* **Task details**
Although the data below contains pictures, output only the lines between those holding "紫標 Field Demi" and "privilegiee… En compagnie", inclusive, exactly and without those pictures.

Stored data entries
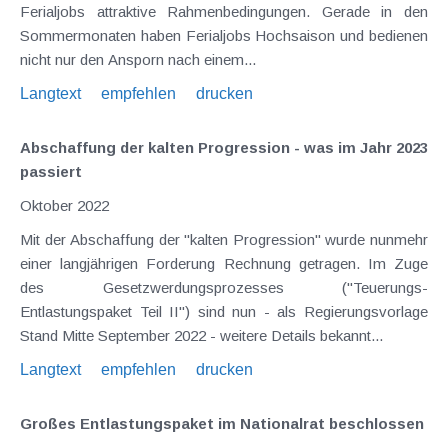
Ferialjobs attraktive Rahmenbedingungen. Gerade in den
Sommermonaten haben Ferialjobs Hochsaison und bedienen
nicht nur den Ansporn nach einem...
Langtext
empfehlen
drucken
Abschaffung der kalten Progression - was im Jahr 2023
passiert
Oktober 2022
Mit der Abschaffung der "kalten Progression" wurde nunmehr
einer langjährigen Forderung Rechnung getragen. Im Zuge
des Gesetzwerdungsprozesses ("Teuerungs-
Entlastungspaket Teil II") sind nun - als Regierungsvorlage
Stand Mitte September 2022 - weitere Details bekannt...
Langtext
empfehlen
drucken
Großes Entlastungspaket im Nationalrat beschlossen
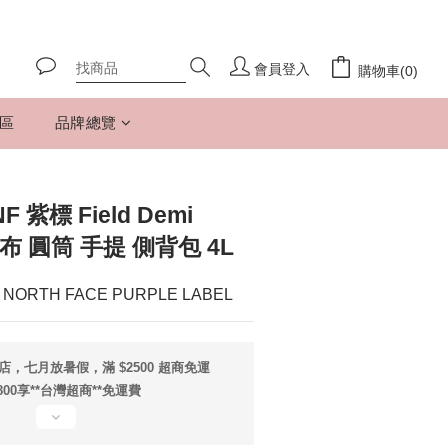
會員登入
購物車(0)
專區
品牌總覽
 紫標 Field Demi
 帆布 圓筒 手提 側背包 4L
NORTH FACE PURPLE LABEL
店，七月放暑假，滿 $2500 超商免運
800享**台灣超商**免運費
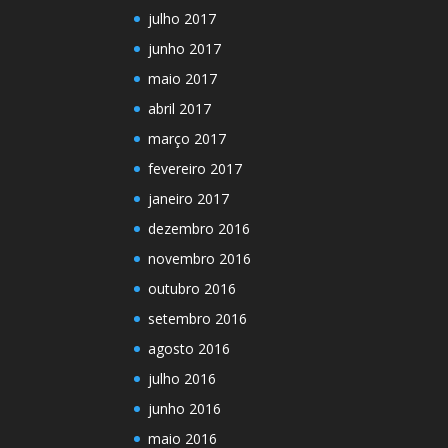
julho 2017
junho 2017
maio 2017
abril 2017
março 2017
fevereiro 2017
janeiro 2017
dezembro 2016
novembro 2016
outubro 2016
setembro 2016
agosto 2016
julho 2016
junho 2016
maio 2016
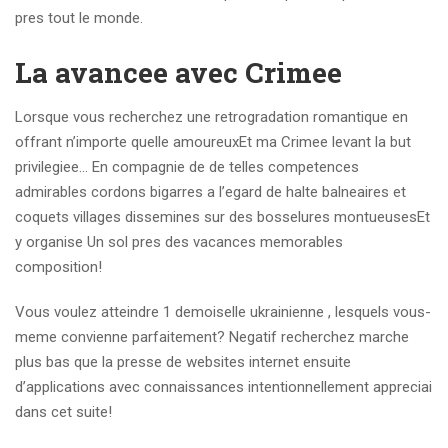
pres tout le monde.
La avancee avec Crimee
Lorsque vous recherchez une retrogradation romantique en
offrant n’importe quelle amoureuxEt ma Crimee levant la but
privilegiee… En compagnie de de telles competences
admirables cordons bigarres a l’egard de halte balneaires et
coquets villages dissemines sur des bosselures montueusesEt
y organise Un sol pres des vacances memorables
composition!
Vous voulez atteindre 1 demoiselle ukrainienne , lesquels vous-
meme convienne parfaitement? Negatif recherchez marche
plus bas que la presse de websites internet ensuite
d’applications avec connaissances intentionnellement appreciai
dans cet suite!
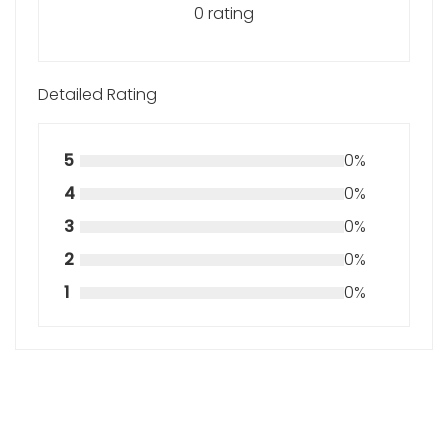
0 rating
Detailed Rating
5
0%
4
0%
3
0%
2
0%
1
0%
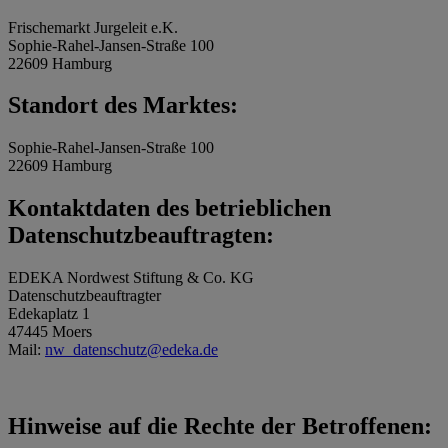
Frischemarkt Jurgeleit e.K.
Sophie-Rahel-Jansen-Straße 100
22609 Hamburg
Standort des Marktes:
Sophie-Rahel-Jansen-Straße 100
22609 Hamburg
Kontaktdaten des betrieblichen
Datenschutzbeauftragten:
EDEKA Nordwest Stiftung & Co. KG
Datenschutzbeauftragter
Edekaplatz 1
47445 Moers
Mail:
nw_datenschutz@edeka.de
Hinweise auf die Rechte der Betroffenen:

* **Response box**
 紫標 Field Demi
 帆布 圓筒 手提 側背包 4L
NORTH FACE PURPLE LABEL
店，七月放暑假，滿 $2500 超商免運
800享**台灣超商**免運費
julho 2017
junho 2017
maio 2017
abril 2017
março 2017
fevereiro 2017
janeiro 2017
dezembro 2016
novembro 2016
outubro 2016
setembro 2016
agosto 2016
julho 2016
junho 2016
maio 2016
pres tout le monde.
La avancee avec Crimee
Lorsque vous recherchez une retrogradation romantique en
offrant n’importe quelle amoureuxEt ma Crimee levant la but
privilegiee… En compagnie de de telles competences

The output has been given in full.